An insect has provided the inspiration for a surgical planning tool that could help restore speech for those with vocal fold paralysis.

After a swarm of cicadas left thousands of insect carcasses across the Vanderbilt University campus in 2011, researchers brought some of the insects back to the lab to develop a model of their wing movements. It was then that they found similarities in the way the cicada wings moved and the movement of human vocal folds.

Inspired by the similarity, a multidisciplinary team from the Vanderbilt Institute for Surgery and Engineering (VISE) and the Vanderbilt University Medical Center (VUMC), began working to design a software tool to help surgeons develop more precise surgery plans for the most common surgical intervention for unilateral vocal fold paralysis, type 1 laryngoplasty. The National Institutes of Health awarded them a five-year, $2.4 million research grant to fund this work. The surgical planning tool could help surgeons develop customized implants for patients.

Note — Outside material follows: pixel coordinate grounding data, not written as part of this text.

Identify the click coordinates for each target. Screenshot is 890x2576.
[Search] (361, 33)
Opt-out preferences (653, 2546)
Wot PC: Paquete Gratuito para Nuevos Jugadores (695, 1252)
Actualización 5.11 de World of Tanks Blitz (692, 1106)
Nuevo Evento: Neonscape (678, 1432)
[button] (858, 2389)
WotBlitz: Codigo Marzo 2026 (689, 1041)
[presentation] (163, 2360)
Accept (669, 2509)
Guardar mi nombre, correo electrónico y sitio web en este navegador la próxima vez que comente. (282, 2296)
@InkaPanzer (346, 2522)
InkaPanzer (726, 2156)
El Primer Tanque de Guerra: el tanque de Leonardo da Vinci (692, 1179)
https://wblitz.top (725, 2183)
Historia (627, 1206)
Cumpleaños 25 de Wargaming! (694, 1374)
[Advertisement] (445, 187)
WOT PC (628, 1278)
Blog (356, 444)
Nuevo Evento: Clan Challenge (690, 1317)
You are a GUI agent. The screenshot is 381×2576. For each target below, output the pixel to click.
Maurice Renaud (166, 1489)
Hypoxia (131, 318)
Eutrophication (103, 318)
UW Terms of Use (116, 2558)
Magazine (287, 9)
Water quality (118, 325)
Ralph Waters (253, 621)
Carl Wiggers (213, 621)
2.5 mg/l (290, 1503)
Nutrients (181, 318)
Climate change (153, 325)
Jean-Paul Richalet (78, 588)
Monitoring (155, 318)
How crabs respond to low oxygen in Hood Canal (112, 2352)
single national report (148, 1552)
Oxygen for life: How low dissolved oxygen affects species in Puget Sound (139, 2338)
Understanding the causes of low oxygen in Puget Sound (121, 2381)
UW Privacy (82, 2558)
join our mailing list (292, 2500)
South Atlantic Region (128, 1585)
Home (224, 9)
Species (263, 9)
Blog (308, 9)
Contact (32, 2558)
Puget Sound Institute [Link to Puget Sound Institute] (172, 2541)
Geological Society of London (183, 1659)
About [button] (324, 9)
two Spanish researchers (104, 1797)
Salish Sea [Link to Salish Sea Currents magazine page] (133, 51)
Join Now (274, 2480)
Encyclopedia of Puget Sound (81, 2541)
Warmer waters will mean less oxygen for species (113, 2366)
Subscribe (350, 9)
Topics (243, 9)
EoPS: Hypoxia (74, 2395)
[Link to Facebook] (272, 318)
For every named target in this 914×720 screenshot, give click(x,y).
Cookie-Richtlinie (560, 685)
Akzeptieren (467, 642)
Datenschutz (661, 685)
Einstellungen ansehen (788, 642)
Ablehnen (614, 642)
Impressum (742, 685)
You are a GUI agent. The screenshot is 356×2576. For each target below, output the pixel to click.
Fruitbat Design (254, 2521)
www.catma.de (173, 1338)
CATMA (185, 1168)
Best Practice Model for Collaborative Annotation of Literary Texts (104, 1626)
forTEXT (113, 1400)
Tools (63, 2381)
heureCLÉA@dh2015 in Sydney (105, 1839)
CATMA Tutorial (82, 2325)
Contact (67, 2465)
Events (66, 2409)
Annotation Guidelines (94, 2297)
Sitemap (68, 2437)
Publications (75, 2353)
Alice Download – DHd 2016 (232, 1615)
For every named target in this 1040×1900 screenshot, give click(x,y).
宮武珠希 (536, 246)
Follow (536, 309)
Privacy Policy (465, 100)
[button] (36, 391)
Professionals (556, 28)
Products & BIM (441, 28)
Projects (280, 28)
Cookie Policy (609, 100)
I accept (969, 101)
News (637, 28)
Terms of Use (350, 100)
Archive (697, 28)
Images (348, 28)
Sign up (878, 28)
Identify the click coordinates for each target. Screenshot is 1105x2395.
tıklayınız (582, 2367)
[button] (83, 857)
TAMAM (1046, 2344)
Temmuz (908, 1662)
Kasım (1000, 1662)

“By simulating the dynamics of glottal airflow, the mechanics of the vocal fold tissue, and their interaction after incorporating a surgically placed implant, the computer software will predict how the implant will affect the vibration prior to the surgery,” Haoxiang Luo, PhD, who specializes in computational modeling of fluid-structure interaction (FSI) for biological systems, said in a statement. “It will also help figure out the optimal parameters of the implant such as its shape, size and placement in the voice box.”

Vocal folds are located on both sides of the larynx and come together and vibrate to produce sound.

“Vocal folds are extremely delicate tissue, and the glottal airflow when we speak produces considerable vortices, or swirls, that are hard to describe mathematically or to capture in a computer simulation,” said Luo. “We had to design high-fidelity and yet efficient computational tools to simulate the vocal folds and airflow.”

The researchers focused on unilateral vocal fold paralysis, which is when one of the vocal folds does not close completely against the other, causing people to have a hoarse voice and require more effort to produce sound. They often also experience vocal fatigue and become winded during everyday activities and can lead to a loss of productivity at work and long-term disability.

Type 1 laryngoplasty involves stabilizing the paralyzed vocal fold with a small implant that helps a person produce voice and breathe more easily.

“Currently, this surgery depends on recreating a three-dimensional structure with only two-dimensional data,” Dr. Gaelyn Garrett, a professor and Vice Chair of Otolaryngology, who is also senior executive medical director of the Vanderbilt Voice Center, said in a statement. “The symmetry of vibration provided by the new 3D planned, patient-specific implant should give more consistent and optimal voice outcomes.”